Mr. Asada said Marubeni's acquisitions are usually made in areas where the company already has expertise, such as energy, commodities, food and machinery. And rather than sending bankers out to identify potential acquisitions, Marubeni usually finds opportunities through its existing business relationships.

The CEO said Marubeni has set aside 600 billion yen for new investments for the two-year period ending March 31, 2010, which is about the same amount spent in the previous two-year period. Despite the sharp slowdown in the global economy, the company has no plans to reduce its spending, Mr. Asada said.

Itochu, Japan's fourth-largest trading company by market cap, in November spent $710 million for a 20% stake in Chinese food distributor Ting Hsin Holding Corp. After large deals in late 2008, including several in energy and mining industries, Itochu could end up shelling out as much as $4.4 billion by the end of the fiscal year in March, the company said, exceeding its plan at the beginning of the fiscal year to spend about $2.7 billion.
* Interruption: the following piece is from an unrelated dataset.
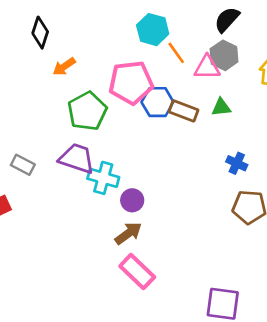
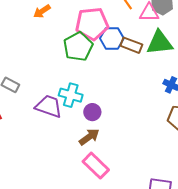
green triangle: (221, 107) -> (160, 43), size x1.8
green pentagon: (87, 111) -> (78, 47), moved
purple trapezoid: (77, 158) -> (49, 106), moved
There are risks in the trading companies' aggressive strategy. Marubeni's Mr. Asada says the operating environment for the company has rapidly deteriorated in recent weeks as the sharp drop in oil and commodities prices pushes down its revenue, though it hasn't yet altered its profit forecast for the fiscal year ending in March.

A global slowdown will mean lower revenues overall, and a higher yen, while making foreign
investments cheaper, will reduce the companies' overseas profits when converted back into yen.
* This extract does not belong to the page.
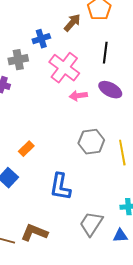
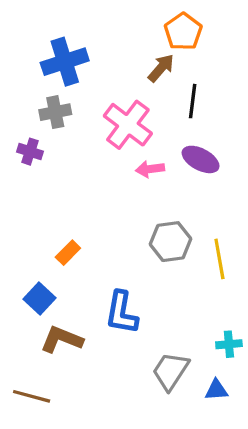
brown arrow: (72, 23) -> (161, 68), moved
blue cross: (41, 39) -> (65, 62), moved, size x1.6
brown L-shape: (34, 233) -> (62, 339), moved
Japanese lenders, which were relatively sheltered from the global credit crunch until recent
months, have started to tighten access to credit. The volume of acquisition financing fell by twothirds in the final three months of the year and was down 8% year on year.

Food manufacturers and other companies who sell mainly to Japanese consumers are most able to wear the effects of the economic downturn and are most likely to continue making acquisitions, said Masaru Shibata, head of M&A in Japan for J.P. Morgan Chase & Co.
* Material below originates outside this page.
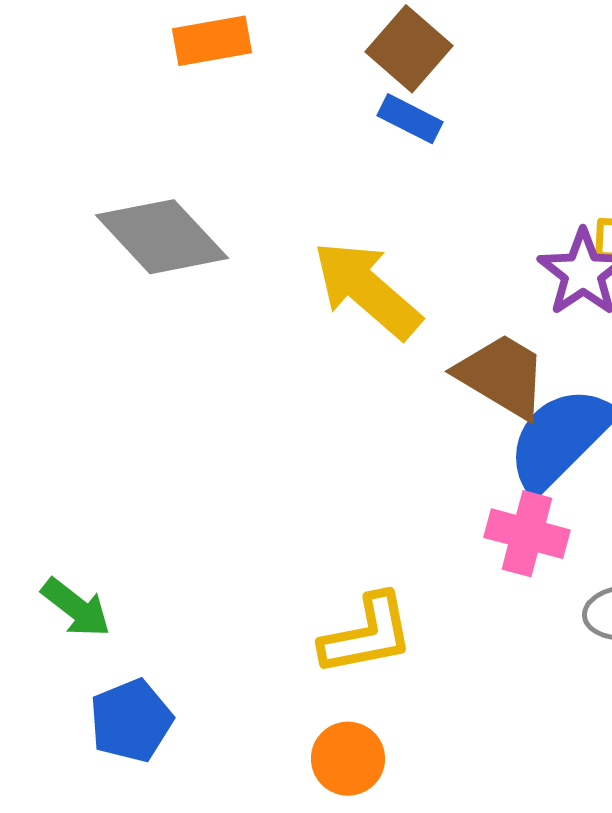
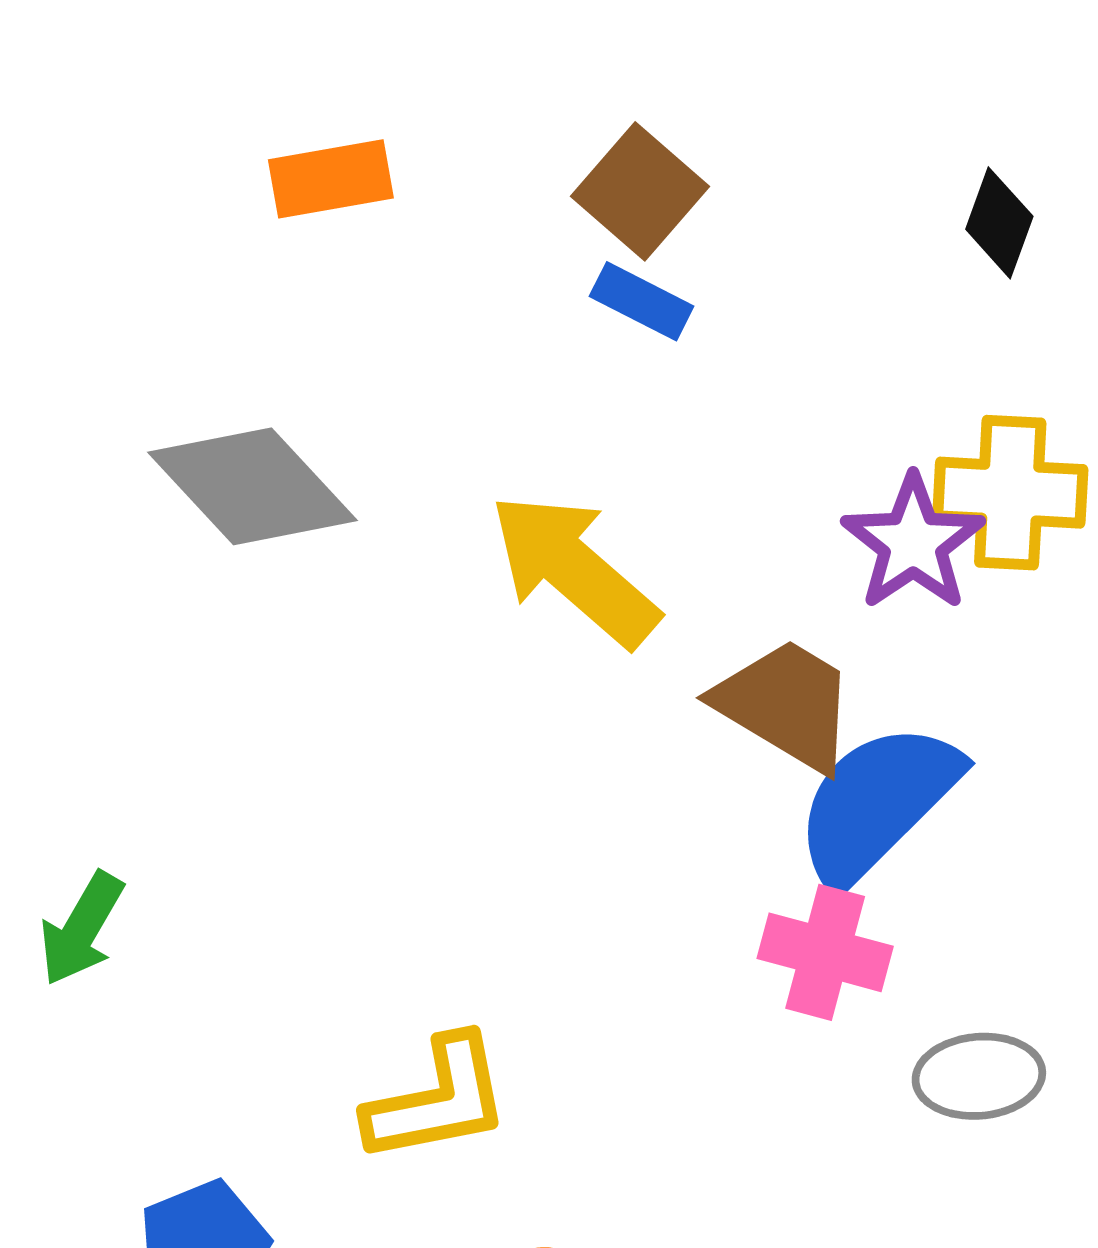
green arrow: (76, 608) -> (81, 929), moved, turned 82
yellow L-shape: (367, 635) -> (438, 1100), moved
Many consultants and advisory firms are keen to help the Japanese manage companies abroad effectively. One such firm is regional fund, Barings Private Equity Asia K.K., which is hoping to invest jointly with Japanese companies or sell them companies.

"Japanese firms have approached us to talk about buying two of our portfolio companies in
South-East Asia. The Japanese seem to be one of the few groups of active buyers out there," said Barings' managing partner Jean Eric Salata.

Marubeni, for its part, says it will continue to look for new investments in growing industries in key regions. In Asia, infrastructure businesses like electric power, transportation and water treatment offer opportunities because these are areas in which demand is growing and where Marubeni can make use of its expertise.

"The U.S. has shown lots of flexibility in implementing monetary and fiscal policies" to help prop up its struggling economy, Mr. Asada says. "When their effects kick in and the economy begins to recover, the markets in the U.S. will be very attractive."

—Alison Tudor contributed to this article.